======== THE DATA

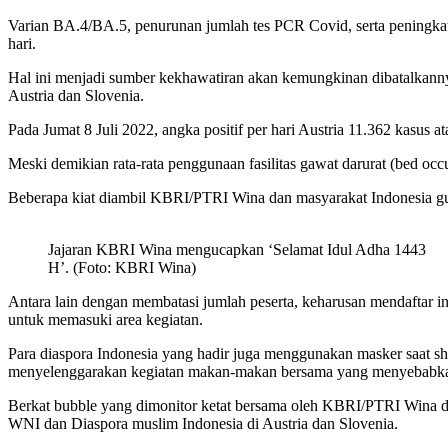
Varian BA.4/BA.5, penurunan jumlah tes PCR Covid, serta peningkata
hari.
Hal ini menjadi sumber kekhawatiran akan kemungkinan dibatalkann
Austria dan Slovenia.
Pada Jumat 8 Juli 2022, angka positif per hari Austria 11.362 kasus
Meski demikian rata-rata penggunaan fasilitas gawat darurat (bed occ
Beberapa kiat diambil KBRI/PTRI Wina dan masyarakat Indonesia g
Jajaran KBRI Wina mengucapkan ‘Selamat Idul Adha 1443
H’. (Foto: KBRI Wina)
Antara lain dengan membatasi jumlah peserta, keharusan mendaftar i
untuk memasuki area kegiatan.
Para diaspora Indonesia yang hadir juga menggunakan masker saat sh
menyelenggarakan kegiatan makan-makan bersama yang menyebabkan
Berkat bubble yang dimonitor ketat bersama oleh KBRI/PTRI Wina dan
WNI dan Diaspora muslim Indonesia di Austria dan Slovenia.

================

_ACTIVITY_: Please repeat each record above precisely, with the pictures left out.

_SOLUTION TO THE PROBLEM_:
Varian BA.4/BA.5, penurunan jumlah tes PCR Covid, serta peningkata
hari.
Hal ini menjadi sumber kekhawatiran akan kemungkinan dibatalkann
Austria dan Slovenia.
Pada Jumat 8 Juli 2022, angka positif per hari Austria 11.362 kasus
Meski demikian rata-rata penggunaan fasilitas gawat darurat (bed occ
Beberapa kiat diambil KBRI/PTRI Wina dan masyarakat Indonesia g
Jajaran KBRI Wina mengucapkan ‘Selamat Idul Adha 1443
H’. (Foto: KBRI Wina)
Antara lain dengan membatasi jumlah peserta, keharusan mendaftar i
untuk memasuki area kegiatan.
Para diaspora Indonesia yang hadir juga menggunakan masker saat sh
menyelenggarakan kegiatan makan-makan bersama yang menyebabkan
Berkat bubble yang dimonitor ketat bersama oleh KBRI/PTRI Wina dan
WNI dan Diaspora muslim Indonesia di Austria dan Slovenia.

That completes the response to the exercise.